The Conservative leader seized the opportunity of a high-profile appearance at the World Economic Forum in Davos to attack the Prime Minister’s plans to fight the slump in the economy, and lambast Mr Brown for what he said were failures of leadership.
In an attack that came on the eve of Mr Brown himself arriving in Davos, where he is set to try to secure further support for his approach to the crisis, Mr Cameron said there was a pressing need for ministers in Britain to show “a frankness, and a candour and an honesty, about how we got here, about how we are going to get out of it”.
“We made mistakes in the UK,” he added. He pointed to what he claimed were serious failures by financial regulators, banks, and politicians, including the opposition parties, as well as the public itself which had borrowed to excess.
Turning his fire on the Prime Minister again, he went on: “It would be wonderful to have more from leaders in the following short sentence: ‘I got it wrong’ .”
Mr Cameron renewed his attack on Mr Brown’s support for “fiscal stimulus” through tax cuts and higher government spending as a way of combating economic slump and insisted that Britain could not afford this.
“I am a monetary activist and a fiscal conservative,” he said. “In the UK, my view is that borrowing 8 per cent of GDP is too much."
He said that the electorate understood borrowing on this vast scale would mean higher taxes in future, so that stimulus plans were counterproductive. “It undermines confidence because people are not mugs. It might be the easy thing to do, but it is the wrong thing to do.”
In another swipe at Mr Brown, the Tory leader suggested that the Prime Minister was engaged in “frenetic hyperactivity” and trying to dominate all initiative to combat recession when teamwork was required.

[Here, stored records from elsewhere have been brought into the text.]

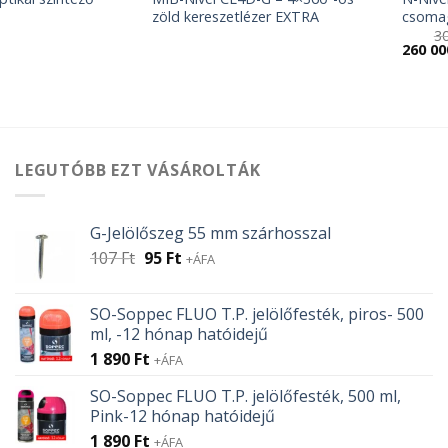
zöld kereszetlézer EXTRA
csoma
3
Origina
260 0
price
was:
300
000 Ft.
LEGUTÓBB EZT VÁSÁROLTÁK
G-Jelölőszeg 55 mm szárhosszal
Original
Current
107
Ft
95
Ft
+ÁFA
price
price
was:
is:
SO-Soppec FLUO T.P. jelölőfesték, piros- 500
107 Ft.
95 Ft.
ml, -12 hónap hatóidejű
1 890
Ft
+ÁFA
SO-Soppec FLUO T.P. jelölőfesték, 500 ml,
Pink-12 hónap hatóidejű
1 890
Ft
+ÁFA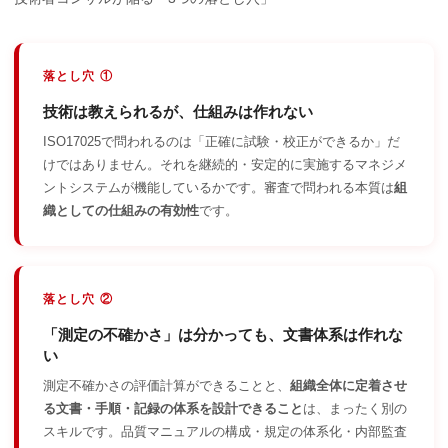
落とし穴 ①
技術は教えられるが、仕組みは作れない
ISO17025で問われるのは「正確に試験・校正ができるか」だ
けではありません。それを継続的・安定的に実施するマネジメ
ントシステムが機能しているかです。審査で問われる本質は
組
織としての仕組みの有効性
です。
落とし穴 ②
「測定の不確かさ」は分かっても、文書体系は作れな
い
測定不確かさの評価計算ができることと、
組織全体に定着させ
る文書・手順・記録の体系を設計できること
は、まったく別の
スキルです。品質マニュアルの構成・規定の体系化・内部監査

Mr Cameron told a Davos audience that it was “very important we use the crisis to try to address the imbalances in our own economy and the global economy” , otherwise rescue measure would simply sow the seeds of future crises’ by inflating new bubbles in asset markets.
In the UK, he said it was vital to solve the problem of too much growth coming from a handful of critical sectors, leaving Britain dependent on the housing market, the financial industries and a swollen public sector.
The Tory leader said that an incoming Conservative Government would have to move quickly to “seize the moment” of pushing through crucial reforms rapidly after a return to power. A new government needed to exploit “the opportunity that you get after being elected” of having a reserve of political capital, he suggested.
But he said that should be become Prime Minister he would inherit from Gordon Brown a severe economic challenge of restoring government finances now mired deep in the red to a more sustainable condition.
With the government’s budget deficit already at 8 per cent of GDP and probably rising, the challenge of getting the public finances on a sustainable footing was daunting, he said: “Doing this when the economy is fragile is going to be enormously difficult.
“The challenge of leadership in a crisis if we win the next election is going to be huge,” he admitted. “What is required is a dose of realism, combined with a very big dose of hope.”